§ Exercise instructions: Scan the listing for "crazy" and copy out each line that has it.

——————————

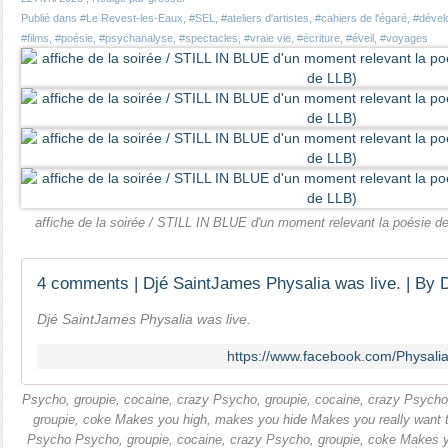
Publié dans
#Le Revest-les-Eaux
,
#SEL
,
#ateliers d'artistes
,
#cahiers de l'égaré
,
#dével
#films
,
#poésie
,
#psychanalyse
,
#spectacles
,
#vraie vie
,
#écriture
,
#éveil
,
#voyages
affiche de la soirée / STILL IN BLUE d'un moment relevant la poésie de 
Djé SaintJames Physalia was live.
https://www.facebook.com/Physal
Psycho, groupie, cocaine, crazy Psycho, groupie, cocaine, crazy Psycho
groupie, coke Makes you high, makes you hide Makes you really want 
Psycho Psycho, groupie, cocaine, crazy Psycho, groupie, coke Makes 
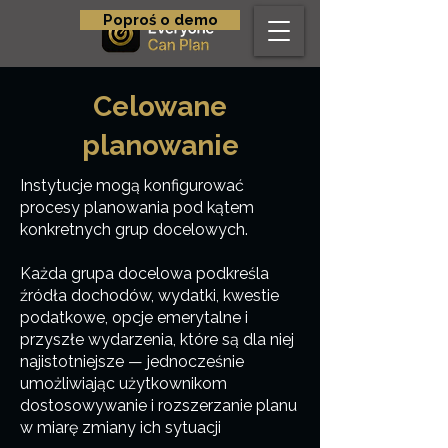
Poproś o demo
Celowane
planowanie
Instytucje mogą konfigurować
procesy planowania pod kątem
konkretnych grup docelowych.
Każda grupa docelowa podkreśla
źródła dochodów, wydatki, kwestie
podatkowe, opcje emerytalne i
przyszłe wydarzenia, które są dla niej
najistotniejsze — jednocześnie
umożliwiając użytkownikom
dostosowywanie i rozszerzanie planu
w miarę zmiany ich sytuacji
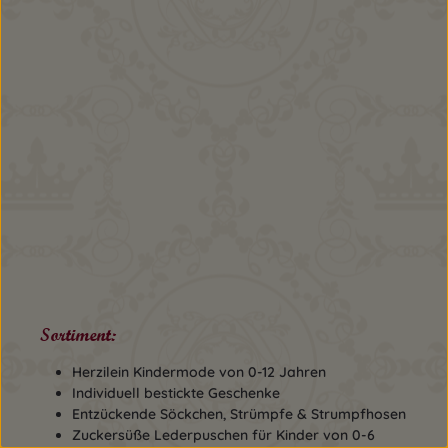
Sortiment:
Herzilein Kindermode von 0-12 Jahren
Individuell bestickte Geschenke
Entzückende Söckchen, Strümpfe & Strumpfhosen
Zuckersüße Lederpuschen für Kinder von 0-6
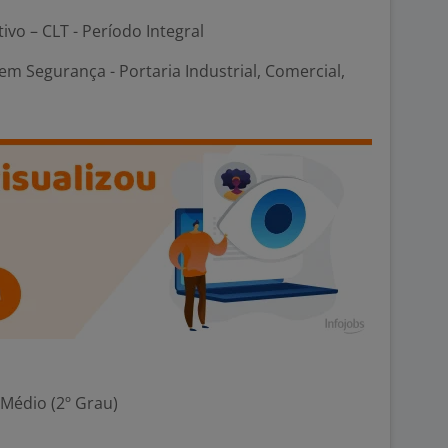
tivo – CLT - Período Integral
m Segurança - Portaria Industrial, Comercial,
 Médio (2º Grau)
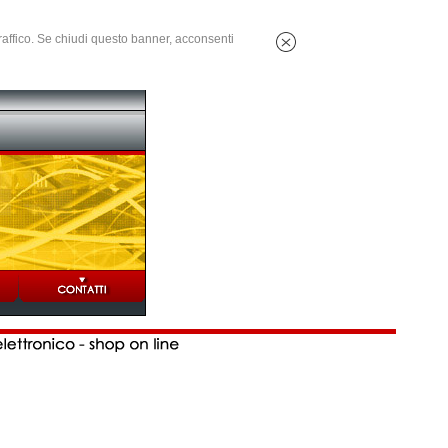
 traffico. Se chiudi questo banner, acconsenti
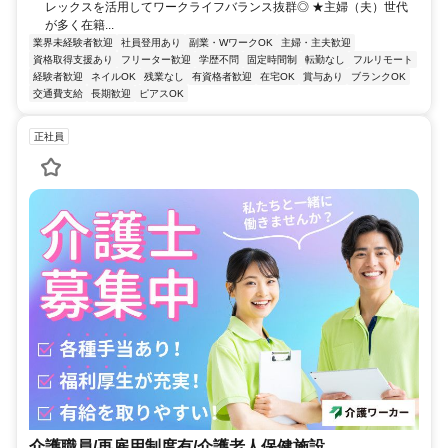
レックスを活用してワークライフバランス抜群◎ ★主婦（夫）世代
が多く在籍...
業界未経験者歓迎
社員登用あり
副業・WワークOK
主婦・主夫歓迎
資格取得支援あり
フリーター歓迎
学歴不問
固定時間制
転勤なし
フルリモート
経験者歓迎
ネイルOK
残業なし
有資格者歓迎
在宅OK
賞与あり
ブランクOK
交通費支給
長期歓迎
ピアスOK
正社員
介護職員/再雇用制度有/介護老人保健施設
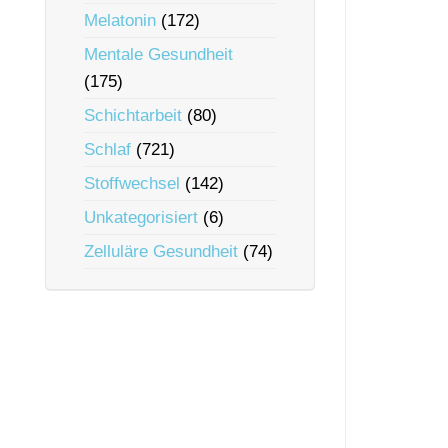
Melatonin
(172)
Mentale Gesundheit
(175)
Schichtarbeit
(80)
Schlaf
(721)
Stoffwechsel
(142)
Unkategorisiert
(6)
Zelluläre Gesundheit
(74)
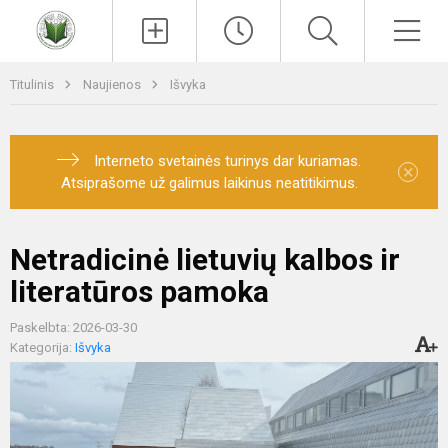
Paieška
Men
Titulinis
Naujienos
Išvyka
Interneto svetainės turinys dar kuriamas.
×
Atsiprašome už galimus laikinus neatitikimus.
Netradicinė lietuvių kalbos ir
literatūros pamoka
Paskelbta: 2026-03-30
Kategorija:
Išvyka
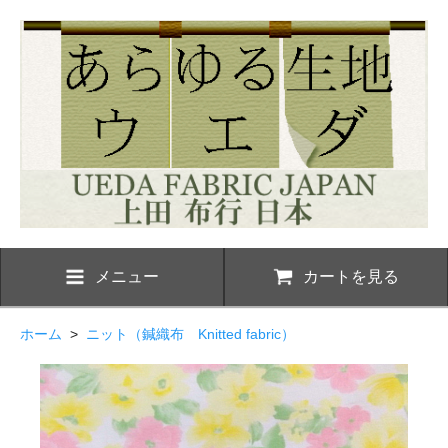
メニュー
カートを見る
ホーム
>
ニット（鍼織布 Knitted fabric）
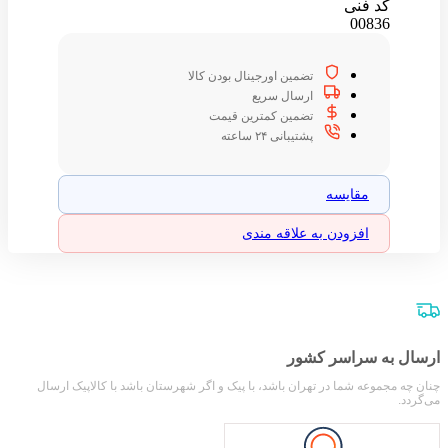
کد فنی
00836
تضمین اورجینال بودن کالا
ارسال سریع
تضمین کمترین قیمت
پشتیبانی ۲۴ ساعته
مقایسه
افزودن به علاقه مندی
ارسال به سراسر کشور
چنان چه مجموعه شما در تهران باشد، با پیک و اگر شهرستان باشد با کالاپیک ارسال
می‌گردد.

——————————

§ Answer to the exercise:
Psycho, groupie, cocaine, crazy Psycho, groupie, cocaine, crazy Psycho
Psycho Psycho, groupie, cocaine, crazy Psycho, groupie, coke Makes 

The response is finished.